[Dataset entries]
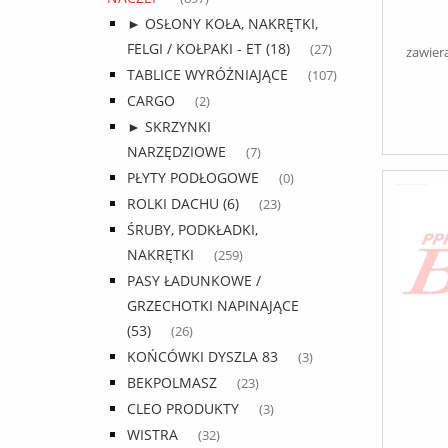
► OSŁONY KOŁA, NAKRĘTKI,
FELGI / KOŁPAKI - ET (18)
(27)
zawier
TABLICE WYRÓŻNIAJĄCE
(107)
CARGO
(2)
► SKRZYNKI
NARZĘDZIOWE
(7)
PŁYTY PODŁOGOWE
(0)
ROLKI DACHU (6)
(23)
ŚRUBY, PODKŁADKI,
NAKRĘTKI
(259)
PASY ŁADUNKOWE /
GRZECHOTKI NAPINAJĄCE
(53)
(26)
KOŃCÓWKI DYSZLA 83
(3)
BEKPOLMASZ
(23)
CLEO PRODUKTY
(3)
WISTRA
(32)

> **TRY IT**
A word-for-word transcription of the entries above, free of images, is what is wanted.

> **ANSWER BOX**
► OSŁONY KOŁA, NAKRĘTKI,
FELGI / KOŁPAKI - ET (18)
(27)
zawier
TABLICE WYRÓŻNIAJĄCE
(107)
CARGO
(2)
► SKRZYNKI
NARZĘDZIOWE
(7)
PŁYTY PODŁOGOWE
(0)
ROLKI DACHU (6)
(23)
ŚRUBY, PODKŁADKI,
NAKRĘTKI
(259)
PASY ŁADUNKOWE /
GRZECHOTKI NAPINAJĄCE
(53)
(26)
KOŃCÓWKI DYSZLA 83
(3)
BEKPOLMASZ
(23)
CLEO PRODUKTY
(3)
WISTRA
(32)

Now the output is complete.